Fuck, he didn’t know what normal was anymore.
“I tried not to,” Stellan’s hoarse voice sounded.
Dame looked up from where he’d been watching the little ant carry the crumb toward the door. He sighed and cracked his knuckles. “Sure you did.”
“I understand what she did for me you know. I can feel it. She shouldn’t have done that. She shouldn’t have brought me back.”
“Yeah, me and Mars agree.” He glared at Stellan, who was tenderly sitting up on the cot, his arm thrown around his stomach. Dame knew that feeling. That was him a month ago. “She’s a good person. She couldn’t let you die.”
“She’s better than us,” Stellan murmured.
“By a lot.”
“Why is she with you?”
Dame shrugged. “That I haven’t had the chance to figure it out because you keep fucking it up.”
“I can tell you’re tired.”
Dame nodded and picked at the crust of his sandwich. “I’ve been tired for a while.”
“I tried to get her to shoot me,” Stellan said, running his hand through his messy, dark hair.
“She did shoot you. I watched her pull the bullet from your back. It went through your chest. You’re lucky it didn’t hit your heart.”
“No, I mean before.” Stellan scratched his short beard and stood. He walked over to the cage door and leaned on the bars.

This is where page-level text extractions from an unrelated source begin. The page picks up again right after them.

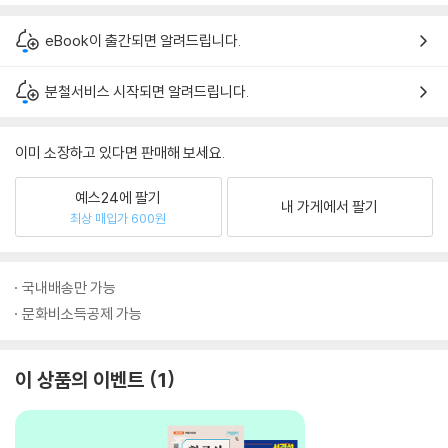
eBook이 출간되면 알려드립니다.
분철서비스 시작되면 알려드립니다.
이미 소장하고 있다면 판매해 보세요.
예스24에 팔기
내 가게에서 팔기
최상 매입가 600원
국내배송만 가능
문화비소득공제 가능
이 상품의 이벤트
1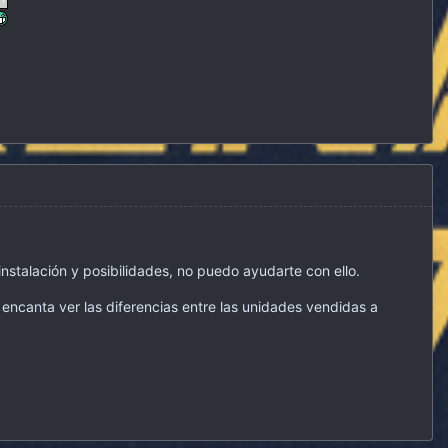
stalación y posibilidades, no puedo ayudarte con ello.
ncanta ver las diferencias entre las unidades vendidas a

“No more tricks,” Dame said, checking the locks again.
“I feel fine right now.”
“Your tiger is tricky.”
“Yeah, well it feels like my tiger is tired.” Stellan was staring off into space with a slight frown on his face. “Did she really pull a bullet from me?”
“Yep.”
“Well, that’s kind of cool. Can you ask her if I can keep it?”
The chair creaked as Dame leaned back in it. “You want me to ask Misty a favor? For you?”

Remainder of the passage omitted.